A self-taught artist of Russian descent. Active in the fields of poetry (the 1970s and 80s), painting, and drawing (since the late 1970s). His poetry has been published in “Osnowa”, “Odgłosy”, and “Radar”. Conversely, exhibitions of his art have been few and far between. His most influential solo exhibition “Jan Grzegorz Issaieff – A.R.C.H.E.” was presented in Rempex (Warsaw 2007), he also contributed to a collective exhibition “Towards the Apocalypse. The Kiss of Death” at BWA in Bielsko-Biała (1999). According to a popular anecdote, during one of his shows in Łódź, following a heated argument with the sponsor, he cut his paintings off with a pair of scissors, tucked them under his arm and stormed out of the building to the astonishment of the bemused audience.
Since the beginning of his artistic career in the late 1970s, the artist has consistently developed only two ongoing series of works: “A.R.C.H.E.-DANCE” (figurative) and “Mystery” (abstract), with noticeably less focus on the later in his recent work. He is considered a traditionalist painter and has repeatedly expressed reservations with regard to the contemporary trends observed in academic and post-modern art.
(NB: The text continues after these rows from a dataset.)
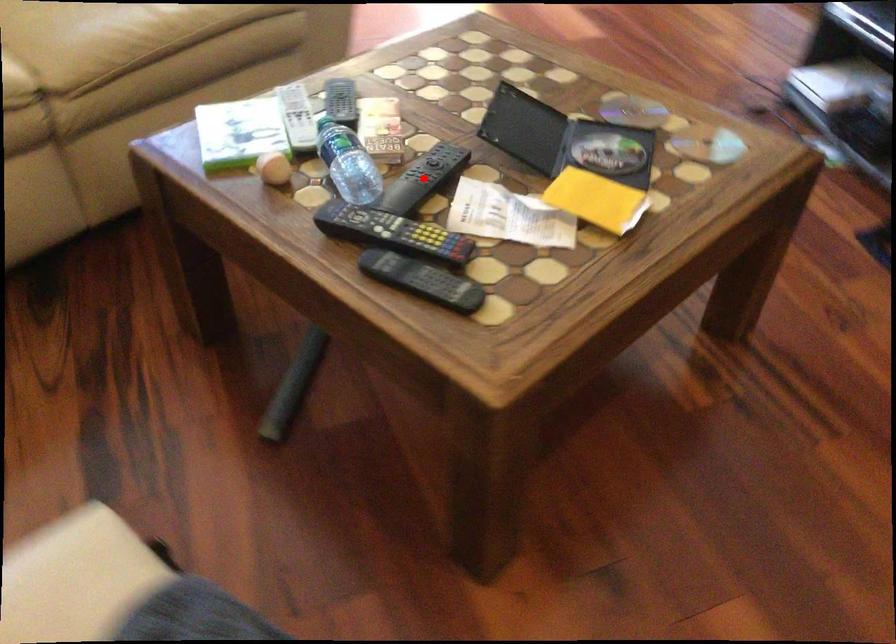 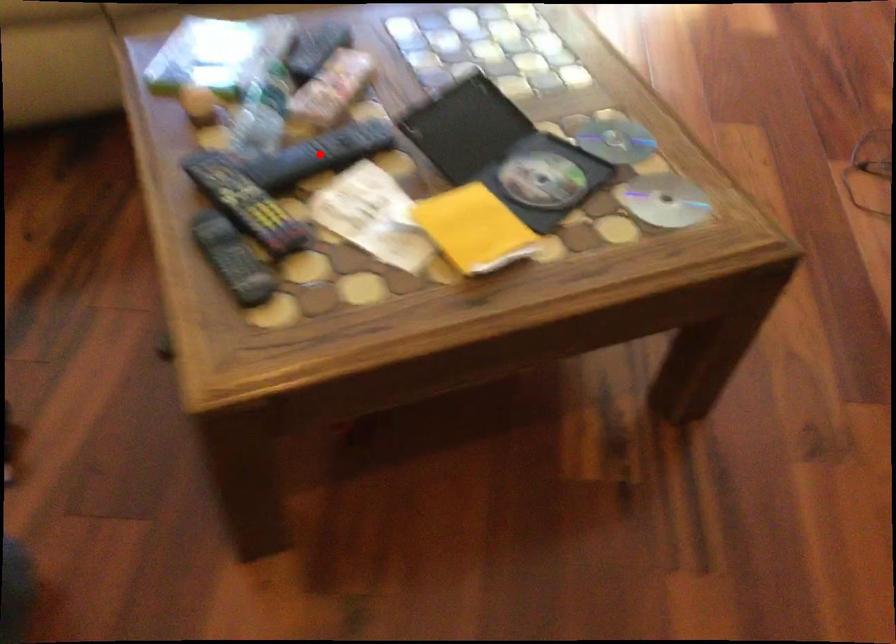 I am providing you with two images of the same scene from different viewpoints. A red point is marked on the first image and another point is marked on the second image. Does the point marked in image1 correspond to the same location as the one in image2?

Yes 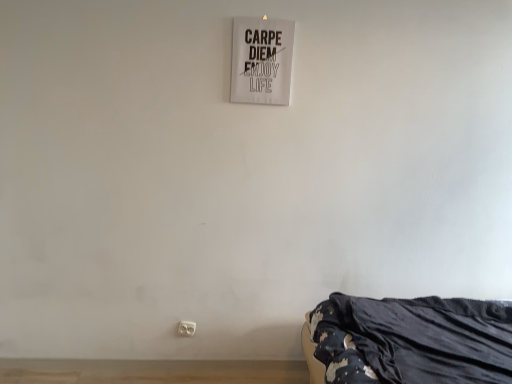 Question: Can you confirm if white plastic electric outlet at lower center is thinner than white paper sign at upper center?

Choices:
 (A) no
 (B) yes

Answer: (A)

Question: From a real-world perspective, is white plastic electric outlet at lower center physically below white paper sign at upper center?

Choices:
 (A) yes
 (B) no

Answer: (A)

Question: Considering the relative sizes of white plastic electric outlet at lower center and white paper sign at upper center in the image provided, is white plastic electric outlet at lower center taller than white paper sign at upper center?

Choices:
 (A) yes
 (B) no

Answer: (B)

Question: Is the position of white plastic electric outlet at lower center more distant than that of white paper sign at upper center?

Choices:
 (A) no
 (B) yes

Answer: (B)

Question: From the image's perspective, is white plastic electric outlet at lower center on top of white paper sign at upper center?

Choices:
 (A) yes
 (B) no

Answer: (B)

Question: Is white paper sign at upper center taller or shorter than black fabric bed at lower right?

Choices:
 (A) tall
 (B) short

Answer: (A)

Question: From a real-world perspective, relative to black fabric bed at lower right, is white paper sign at upper center vertically above or below?

Choices:
 (A) below
 (B) above

Answer: (B)

Question: In the image, is white paper sign at upper center positioned in front of or behind black fabric bed at lower right?

Choices:
 (A) behind
 (B) front

Answer: (A)

Question: Looking at the image, does white paper sign at upper center seem bigger or smaller compared to black fabric bed at lower right?

Choices:
 (A) small
 (B) big

Answer: (A)

Question: In terms of height, does black fabric bed at lower right look taller or shorter compared to white plastic electric outlet at lower center?

Choices:
 (A) short
 (B) tall

Answer: (B)

Question: Considering their positions, is black fabric bed at lower right located in front of or behind white plastic electric outlet at lower center?

Choices:
 (A) behind
 (B) front

Answer: (B)

Question: From the image's perspective, relative to white plastic electric outlet at lower center, is black fabric bed at lower right above or below?

Choices:
 (A) below
 (B) above

Answer: (B)

Question: Visually, is black fabric bed at lower right positioned to the left or to the right of white plastic electric outlet at lower center?

Choices:
 (A) right
 (B) left

Answer: (A)

Question: Does point (182, 329) appear closer or farther from the camera than point (266, 89)?

Choices:
 (A) farther
 (B) closer

Answer: (A)

Question: In the image, is white plastic electric outlet at lower center positioned in front of or behind white paper sign at upper center?

Choices:
 (A) behind
 (B) front

Answer: (A) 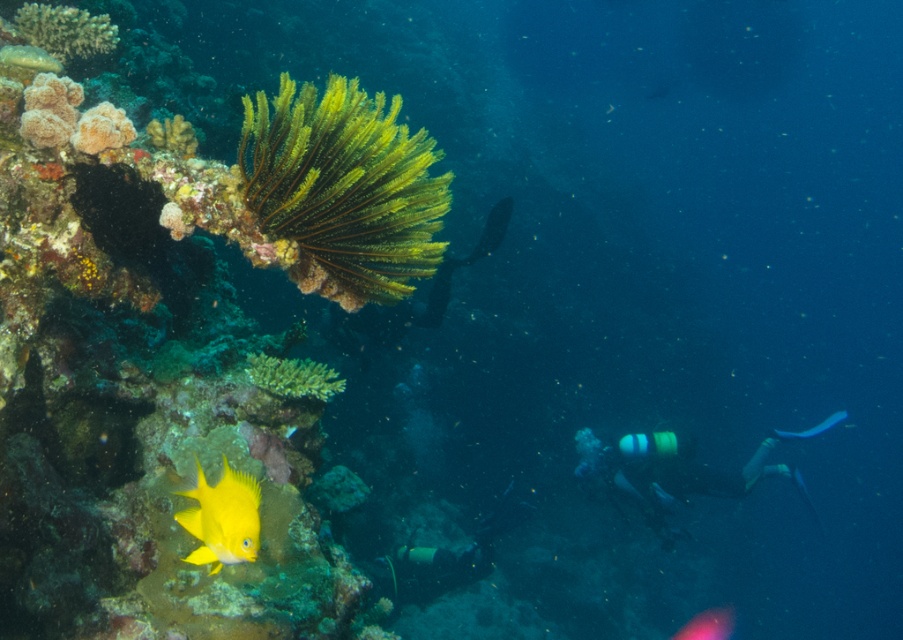 Is the position of green matte coral at upper left more distant than that of shiny yellow fish at lower left?

Yes, green matte coral at upper left is behind shiny yellow fish at lower left.

Is point (248, 147) positioned behind point (229, 502)?

Yes, point (248, 147) is farther from viewer.

Find the location of a particular element. green matte coral at upper left is located at coordinates (343, 188).

How much distance is there between green matte coral at upper left and yellow matte fish at lower left?

green matte coral at upper left and yellow matte fish at lower left are 9.23 meters apart from each other.

What are the coordinates of `green matte coral at upper left` in the screenshot? It's located at (343, 188).

Between point (731, 608) and point (776, 436), which one is positioned behind?

The point (731, 608) is more distant.

Where is `yellow matte fish at lower left`? Image resolution: width=903 pixels, height=640 pixels. yellow matte fish at lower left is located at coordinates (708, 625).

Is point (710, 611) in front of point (840, 410)?

Yes, it is in front of point (840, 410).

This screenshot has height=640, width=903. What are the coordinates of `yellow matte fish at lower left` in the screenshot? It's located at (708, 625). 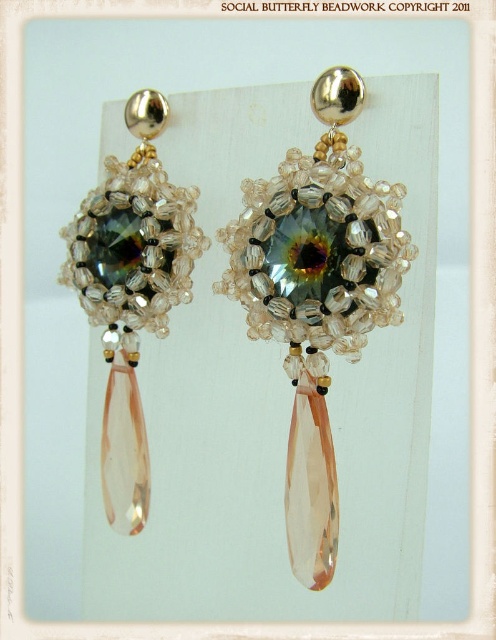 You are an appraiser examining the earrings. You notice two points marked on the image at coordinates point [337,531] and point [103,209]. Which point is positioned closer to your perspective as you view the earrings?

Point [337,531] is closer to the viewer than point [103,209].

You are a jewelry designer examining the earrings. You need to determine which object is bigger between the matte glass earring at center and the matte silver beadwork at left. Which one is larger?

The matte glass earring at center is larger than the matte silver beadwork at left.

You are a jeweler examining the earrings. You need to determine which part of the earring is taller between the matte glass earring at center and the matte silver beadwork at left. Which one is taller?

The matte glass earring at center is much taller than the matte silver beadwork at left. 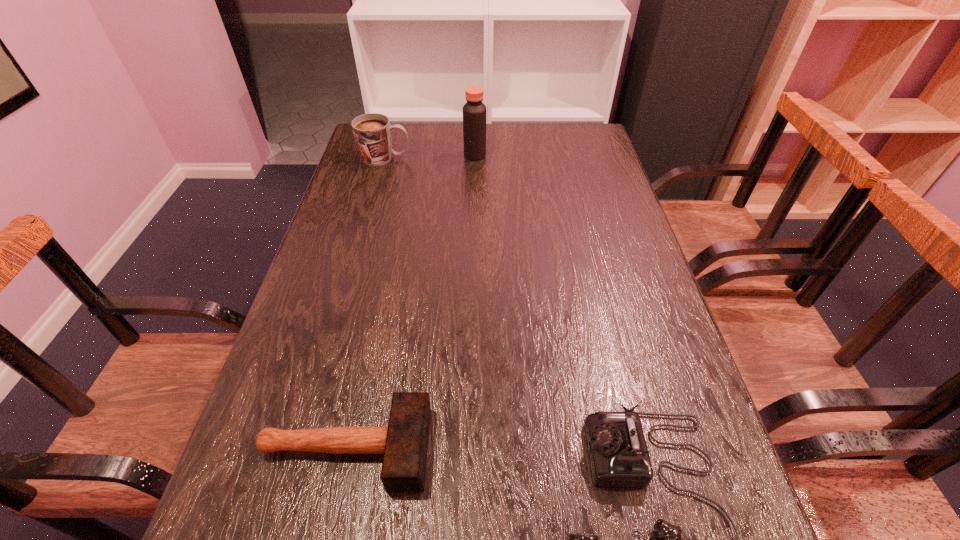 The width and height of the screenshot is (960, 540). In order to click on mallet located in the left edge section of the desktop in this screenshot , I will do `click(404, 443)`.

Image resolution: width=960 pixels, height=540 pixels. I want to click on object that is positioned at the far left corner, so click(x=372, y=132).

In the image, there is a desktop. Where is `vacant space at the far edge`? vacant space at the far edge is located at coordinates (502, 152).

The width and height of the screenshot is (960, 540). In order to click on free space at the left edge of the desktop in this screenshot , I will do `click(367, 262)`.

Find the location of a particular element. vacant space at the right edge is located at coordinates (628, 210).

Image resolution: width=960 pixels, height=540 pixels. Find the location of `vacant space at the far right corner of the desktop`. vacant space at the far right corner of the desktop is located at coordinates (570, 133).

The height and width of the screenshot is (540, 960). Identify the location of free space between the mallet and the third shortest object. (366, 303).

The width and height of the screenshot is (960, 540). I want to click on free spot between the mallet and the second tallest object, so click(x=366, y=303).

I want to click on free space between the vinegar and the mug, so pos(430,157).

Where is `free space between the shortest object and the mug`? free space between the shortest object and the mug is located at coordinates (366, 303). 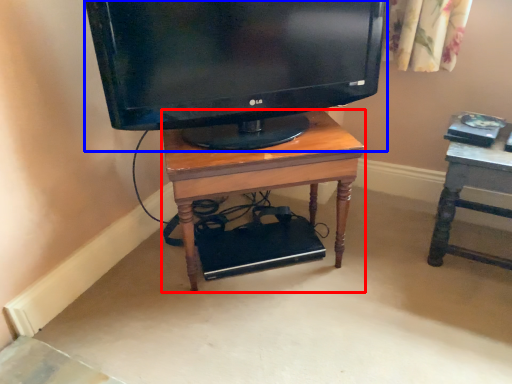 Question: Which object is closer to the camera taking this photo, desk (highlighted by a red box) or television (highlighted by a blue box)?

Choices:
 (A) desk
 (B) television

Answer: (B) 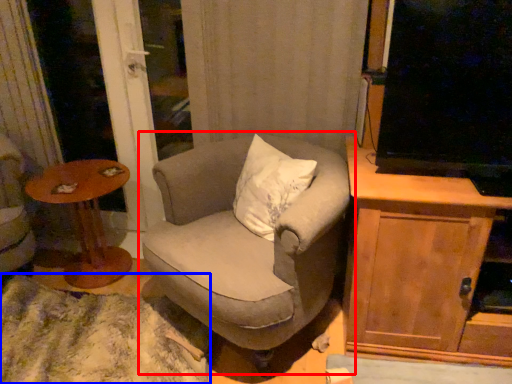 Question: Which of the following is the farthest to the observer, chair (highlighted by a red box) or plain (highlighted by a blue box)?

Choices:
 (A) chair
 (B) plain

Answer: (B) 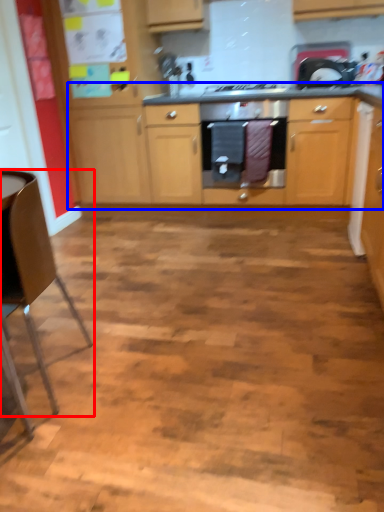 Question: Which point is further to the camera, chair (highlighted by a red box) or cabinetry (highlighted by a blue box)?

Choices:
 (A) chair
 (B) cabinetry

Answer: (B) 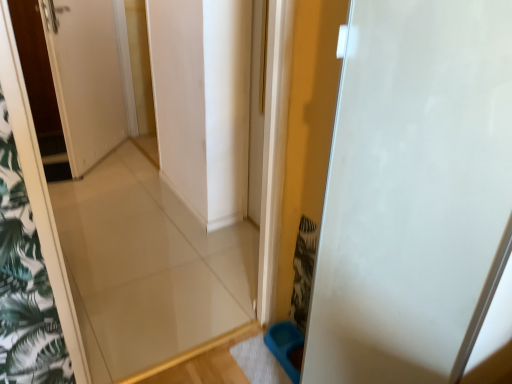 How much space does white glossy door at upper left, which is counted as the 2th door, starting from the right, occupy vertically?

1.21 meters.

Locate an element on the screen. white glossy door at upper left, the first door positioned from the back is located at coordinates (90, 76).

Describe the element at coordinates (90, 76) in the screenshot. I see `white glossy door at upper left, positioned as the first door in top-to-bottom order` at that location.

Measure the distance between white matte door at right, which ranks as the 1th door in bottom-to-top order, and camera.

The depth of white matte door at right, which ranks as the 1th door in bottom-to-top order, is 21.54 inches.

This screenshot has height=384, width=512. Describe the element at coordinates (413, 192) in the screenshot. I see `white matte door at right, which ranks as the 1th door in bottom-to-top order` at that location.

Identify the location of white matte door at right, the 2th door in the back-to-front sequence. (413, 192).

Locate an element on the screen. This screenshot has width=512, height=384. white glossy door at upper left, which is the 2th door from bottom to top is located at coordinates (90, 76).

Can you confirm if white glossy door at upper left, which is counted as the 2th door, starting from the right, is positioned to the left of white matte door at right, arranged as the 2th door when viewed from the top?

Correct, you'll find white glossy door at upper left, which is counted as the 2th door, starting from the right, to the left of white matte door at right, arranged as the 2th door when viewed from the top.

Looking at this image, is the position of white glossy door at upper left, which is the 2th door from bottom to top, more distant than that of white matte door at right, which ranks as the 1th door in bottom-to-top order?

Yes, white glossy door at upper left, which is the 2th door from bottom to top, is further from the camera.

Which is in front, point (77, 98) or point (411, 110)?

The point (411, 110) is more forward.

From the image's perspective, relative to white matte door at right, which is counted as the second door, starting from the left, is white glossy door at upper left, which is the 2th door from bottom to top, above or below?

Based on their image positions, white glossy door at upper left, which is the 2th door from bottom to top, is located above white matte door at right, which is counted as the second door, starting from the left.

From a real-world perspective, is white glossy door at upper left, the first door positioned from the back, beneath white matte door at right, which ranks as the 1th door in bottom-to-top order?

Yes, from a real-world perspective, white glossy door at upper left, the first door positioned from the back, is beneath white matte door at right, which ranks as the 1th door in bottom-to-top order.

Looking at this image, which object is wider, white glossy door at upper left, the first door positioned from the back, or white matte door at right, arranged as the 2th door when viewed from the top?

Wider between the two is white matte door at right, arranged as the 2th door when viewed from the top.

Considering the sizes of white glossy door at upper left, positioned as the second door in front-to-back order, and white matte door at right, the 2th door in the back-to-front sequence, in the image, is white glossy door at upper left, positioned as the second door in front-to-back order, taller or shorter than white matte door at right, the 2th door in the back-to-front sequence,?

In the image, white glossy door at upper left, positioned as the second door in front-to-back order, appears to be shorter than white matte door at right, the 2th door in the back-to-front sequence.

In terms of size, does white glossy door at upper left, positioned as the second door in front-to-back order, appear bigger or smaller than white matte door at right, which is counted as the second door, starting from the left?

Considering their sizes, white glossy door at upper left, positioned as the second door in front-to-back order, takes up less space than white matte door at right, which is counted as the second door, starting from the left.

Is white matte door at right, marked as the first door in a front-to-back arrangement, surrounded by white glossy door at upper left, which is counted as the 2th door, starting from the right?

That's incorrect, white matte door at right, marked as the first door in a front-to-back arrangement, is not inside white glossy door at upper left, which is counted as the 2th door, starting from the right.

Is white glossy door at upper left, acting as the first door starting from the left, not close to white matte door at right, which ranks as the 1th door in bottom-to-top order?

Indeed, white glossy door at upper left, acting as the first door starting from the left, is not near white matte door at right, which ranks as the 1th door in bottom-to-top order.

Could you tell me if white glossy door at upper left, which is the 2th door from bottom to top, is turned towards white matte door at right, marked as the first door in a front-to-back arrangement?

No.

What's the angular difference between white glossy door at upper left, the first door positioned from the back, and white matte door at right, which ranks as the 1th door in bottom-to-top order,'s facing directions?

They differ by 41.7 degrees in their facing directions.

Could you measure the distance between white glossy door at upper left, which is counted as the 2th door, starting from the right, and white matte door at right, which ranks as the 1th door in bottom-to-top order?

The distance of white glossy door at upper left, which is counted as the 2th door, starting from the right, from white matte door at right, which ranks as the 1th door in bottom-to-top order, is 2.51 meters.

Find the location of a particular element. door in front of the white glossy door at upper left, the first door positioned from the back is located at coordinates (413, 192).

Based on the photo, based on their positions, is white matte door at right, which is counted as the second door, starting from the left, located to the left or right of white glossy door at upper left, acting as the first door starting from the left?

Based on their positions, white matte door at right, which is counted as the second door, starting from the left, is located to the right of white glossy door at upper left, acting as the first door starting from the left.

Who is more distant, white matte door at right, arranged as the 2th door when viewed from the top, or white glossy door at upper left, the first door positioned from the back?

white glossy door at upper left, the first door positioned from the back, is behind.

Which point is more distant from viewer, [409,164] or [49,36]?

The point [49,36] is behind.

From the image's perspective, between white matte door at right, the 2th door in the back-to-front sequence, and white glossy door at upper left, which is the 2th door from bottom to top, which one is located above?

From the image's view, white glossy door at upper left, which is the 2th door from bottom to top, is above.

From a real-world perspective, is white matte door at right, the 2th door in the back-to-front sequence, under white glossy door at upper left, which is the 2th door from bottom to top?

Incorrect, from a real-world perspective, white matte door at right, the 2th door in the back-to-front sequence, is higher than white glossy door at upper left, which is the 2th door from bottom to top.

Does white matte door at right, arranged as the 2th door when viewed from the top, have a greater width compared to white glossy door at upper left, the first door positioned from the back?

Correct, the width of white matte door at right, arranged as the 2th door when viewed from the top, exceeds that of white glossy door at upper left, the first door positioned from the back.

Can you confirm if white matte door at right, which ranks as the 1th door in bottom-to-top order, is shorter than white glossy door at upper left, which is counted as the 2th door, starting from the right?

Incorrect, the height of white matte door at right, which ranks as the 1th door in bottom-to-top order, does not fall short of that of white glossy door at upper left, which is counted as the 2th door, starting from the right.

Looking at this image, in terms of size, does white matte door at right, which is counted as the second door, starting from the left, appear bigger or smaller than white glossy door at upper left, positioned as the second door in front-to-back order?

Clearly, white matte door at right, which is counted as the second door, starting from the left, is larger in size than white glossy door at upper left, positioned as the second door in front-to-back order.

Would you say white matte door at right, which is counted as the second door, starting from the left, is outside white glossy door at upper left, acting as the first door starting from the left?

Yes.

Are white matte door at right, the 2th door in the back-to-front sequence, and white glossy door at upper left, positioned as the first door in top-to-bottom order, making contact?

They are not placed beside each other.

Does white matte door at right, which is counted as the second door, starting from the left, turn towards white glossy door at upper left, which is counted as the 2th door, starting from the right?

No, white matte door at right, which is counted as the second door, starting from the left, is not oriented towards white glossy door at upper left, which is counted as the 2th door, starting from the right.

How different are the orientations of white matte door at right, arranged as the 2th door when viewed from the top, and white glossy door at upper left, positioned as the second door in front-to-back order, in degrees?

41.7 degrees.

Looking at this image, how distant is white matte door at right, which ranks as the 1th door in bottom-to-top order, from white glossy door at upper left, positioned as the second door in front-to-back order?

A distance of 2.51 meters exists between white matte door at right, which ranks as the 1th door in bottom-to-top order, and white glossy door at upper left, positioned as the second door in front-to-back order.

Locate an element on the screen. door lying above the white matte door at right, which ranks as the 1th door in bottom-to-top order (from the image's perspective) is located at coordinates (90, 76).

Where is `door below the white glossy door at upper left, which is the 2th door from bottom to top (from the image's perspective)`? door below the white glossy door at upper left, which is the 2th door from bottom to top (from the image's perspective) is located at coordinates (413, 192).

What are the coordinates of `door above the white matte door at right, arranged as the 2th door when viewed from the top (from the image's perspective)` in the screenshot? It's located at (90, 76). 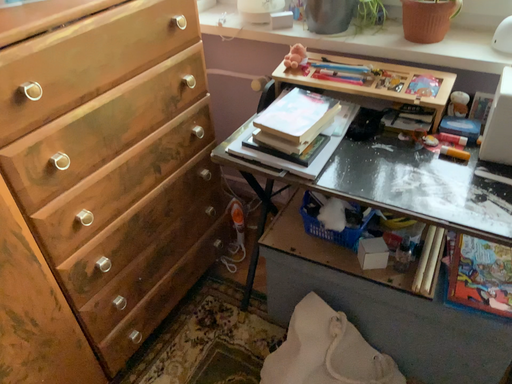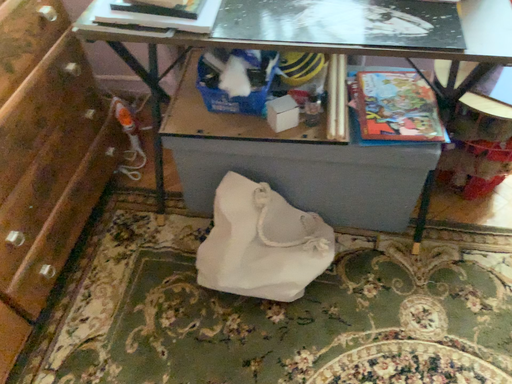 Question: Which way did the camera rotate in the video?

Choices:
 (A) rotated downward
 (B) rotated upward

Answer: (A) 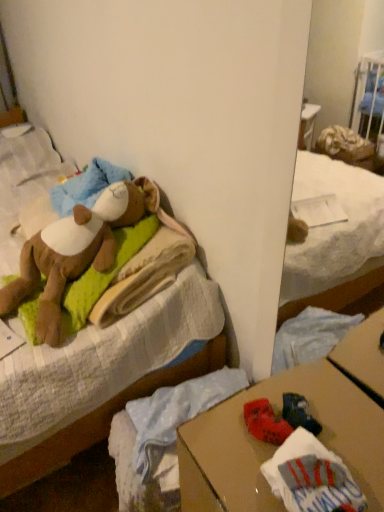 Question: Considering their positions, is soft plush bear at upper left located in front of or behind brown cardboard desk at lower right?

Choices:
 (A) behind
 (B) front

Answer: (A)

Question: Is soft plush bear at upper left spatially inside brown cardboard desk at lower right, or outside of it?

Choices:
 (A) inside
 (B) outside

Answer: (B)

Question: Considering the real-world distances, which object is closest to the soft plush bear at upper left?

Choices:
 (A) brown cardboard desk at lower right
 (B) soft brown teddy bear at upper left

Answer: (B)

Question: Estimate the real-world distances between objects in this image. Which object is farther from the soft plush bear at upper left?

Each of his works is a painstaking, deliberate creation reminiscent of a Far-Eastern exercise in calligraphy. The artist is in constant search of the perfect form that would reflect a given spiritual context. He has created his own iconography and formal system that includes humanoid and animalistic figures as well as images of higher beings (angels) and infernal creatures. The artist is particularly skilled in his use of colour contrast, multi-layer and value painting, although employed through a prism of deliberate simplification and devoid of perspective. All of these facets contribute to his highly recognisable and original style.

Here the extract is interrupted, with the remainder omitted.